Tú llamas a tu madre para pedirle que te pase una receta, y ella, que está a miles de kilómetros, te da los ingredientes, el paso a paso y unos cuantos trucos básicos para no quemarte las pestañas en el intento. Compras todo y te dispones, cual Elena Santonja, con tu delantal, a seguir una por una las instrucciones para reproducir el plato. Te esmeras, porque echas de menos el sabor y probablemente tu casa. Pones atención en cada detalle del proceso porque lo que buscas en el fondo no es la comida en sí, sino la sensación, el comer algo que te teletransporte a la cocina con tu madre mientras ella farfulla que dejes de picar que si no luego no comes. Y entonces, después de un rato poniendo en boga tus propias destrezas culinarias, lo pruebas y… le falta algo.
Quizás sea que los ingredientes de aquí no son como los de allá, o que esta vitro no calienta como la otra. Tal vez ocurra que la sal de este lado venga de la otra punta del mundo y no conozca Santa Pola ni en los mapas. Es posible que te saltes algún paso importante, que tuestes de más el pan —algo que en mi caso es imposible, pues en mi casa es tradición carbonizarlo por olvido—, o simplemente que no tengas el talento suficiente para freír un huevo sin librar una batalla a vida o muerte con el aceite caliente. Qué sé yo. Sea como sea, por muy comestible que esté el plato, no es igual. Le falta algo que no aparece en la receta y que ni tu madre misma —o tu abuela, que también se da maña, como le decía Manolo a Fernando en Belle époque— sabe describir.

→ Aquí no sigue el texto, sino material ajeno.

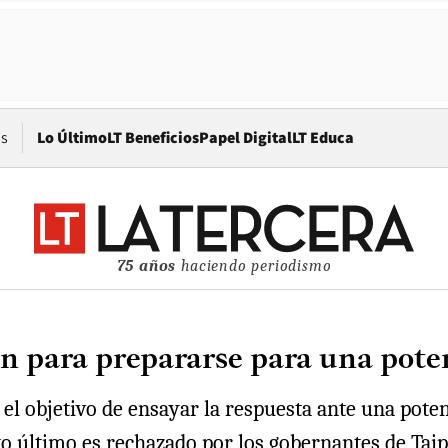
Opens in new window
os
Lo Último
LT Beneficios
Papel Digital
LT Educa
75 años
haciendo periodismo
án para prepararse para una pote
el objetivo de ensayar la respuesta ante una poten
sto último es rechazado por los gobernantes de Tai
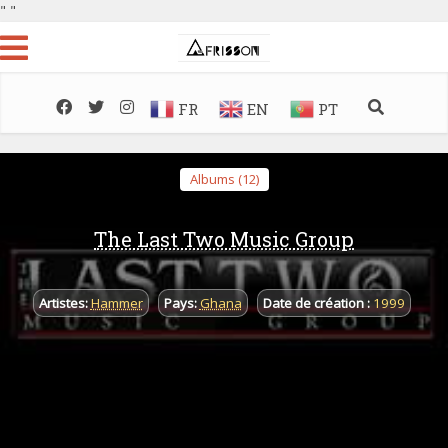
"
"
FR
EN
PT
Albums (12)
The Last Two Music Group
Artistes:
Hammer
Pays:
Ghana
Date de création :
1999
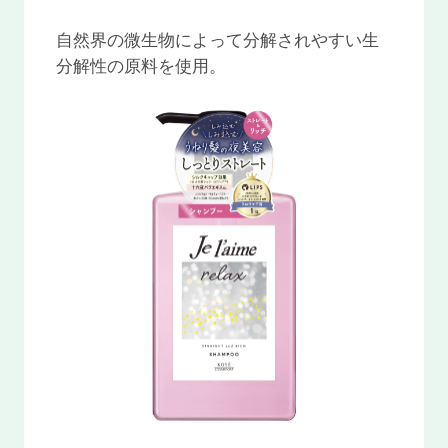
自然界の微生物によって分解されやすい生
分解性の原料を使用。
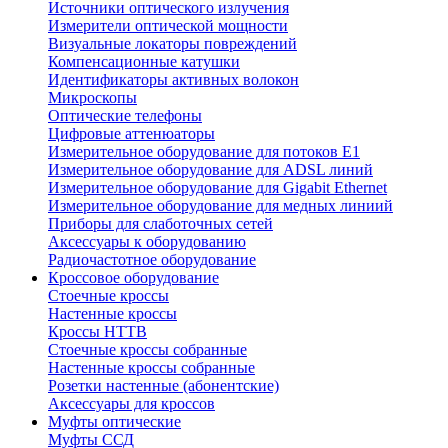
Источники оптического излучения
Измерители оптической мощности
Визуальные локаторы повреждений
Компенсационные катушки
Идентификаторы активных волокон
Микроскопы
Оптические телефоны
Цифровые аттенюаторы
Измерительное оборудование для потоков Е1
Измерительное оборудование для ADSL линий
Измерительное оборудование для Gigabit Ethernet
Измерительное оборудование для медных линиий
Приборы для слаботочных сетей
Аксессуары к оборудованию
Радиочастотное оборудование
Кроссовое оборудование
Стоечные кроссы
Настенные кроссы
Кроссы HTTB
Стоечные кроссы собранные
Настенные кроссы собранные
Розетки настенные (абонентские)
Аксессуары для кроссов
Муфты оптические
Муфты ССД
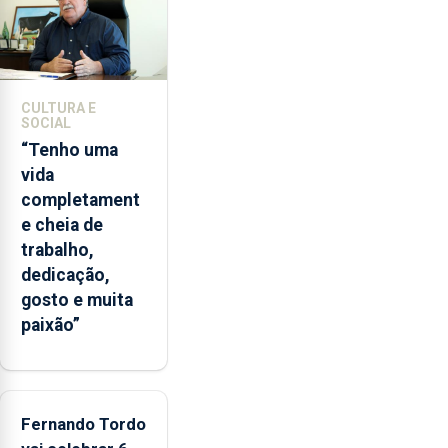
2022
e
2026.
A
ilha
CULTURA E
das
SOCIAL
Flores
“Tenho uma
apresenta
vida
um
completament
“decréscimo
e cheia de
significativo”
trabalho,
da
dedicação,
CPUE
gosto e muita
entre
paixão”
2022
e
2025
Fernando Tordo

Son gestos, destrezas adquiridas con los años. Saber oler que algo está soso, como me decía Rocío ayer. Reconocer que al arroz le falta agua sólo porque no suena como debería. Es como una especie de instinto que nada tiene que ver con la cocina y que viaja malamente, que no se transfiere de manera inmediata entre generaciones. Algunos dirán que es cosa de experiencia, que cortar algo en brunoise no es algo que se aprenda de la noche a la mañana. Pero yo creo que no. Creo que se trata de un ingrediente que no viene en los libros de cocina ni se aprende en la escuela Cordon Bleu. Es el puntito de amor que uno le pone a las cosas cuando las hace para la gente que quiere. El toque de madre, al fin y al cabo.